We are admitted to the Bar in the State of New York and we express no opinion as to the applicability or effect of any laws, orders, or judgments of any state or other jurisdiction other than the federal laws of the United States of America and the General Corporation Law of the State of Delaware, and we express no opinion with respect to any state securities or blue sky laws. Further, our opinion is based solely upon existing laws, rules, and regulations, and we undertake no obligation to advise you of any changes that may be brought to our attention after the date hereof.

 

We hereby consent to the use of this opinion as an exhibit to the Registration Statement, to the use of our name as your counsel and to all references made to us in the Registration Statement and in the Prospectus forming a part thereof.
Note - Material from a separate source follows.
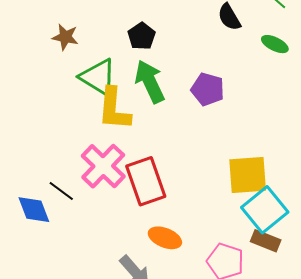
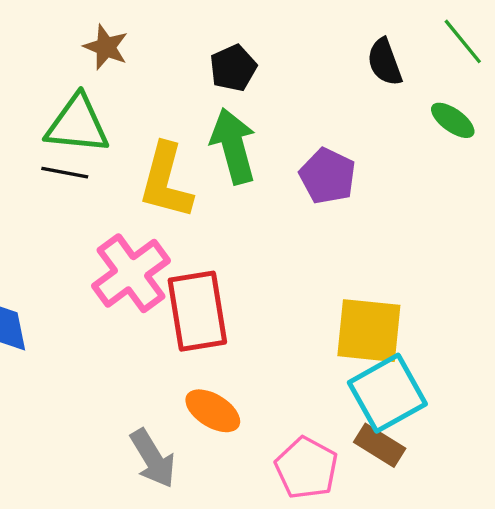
green triangle: (98, 77) -> (77, 124), moved, turned -36
black line: (61, 191) -> (65, 173), moved, turned -36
In giving this consent, we do not hereby admit that we are in the category of persons whose consent is required under Section 7 of the Securities Act of 1933, as amended (the “Securities Act”), or the rules and regulations promulgated thereunder.

 

This opinion is rendered pursuant to Item 601(b)(5) of Regulation S-K under the Securities Act and may not be used, circulated, quoted or relied upon for any other purpose. This opinion is given as of the date set forth above, and we assume no obligation to update or supplement the opinions contained herein to reflect any facts or circumstances which may hereafter come to our attention, or any changes in laws which may hereafter occur.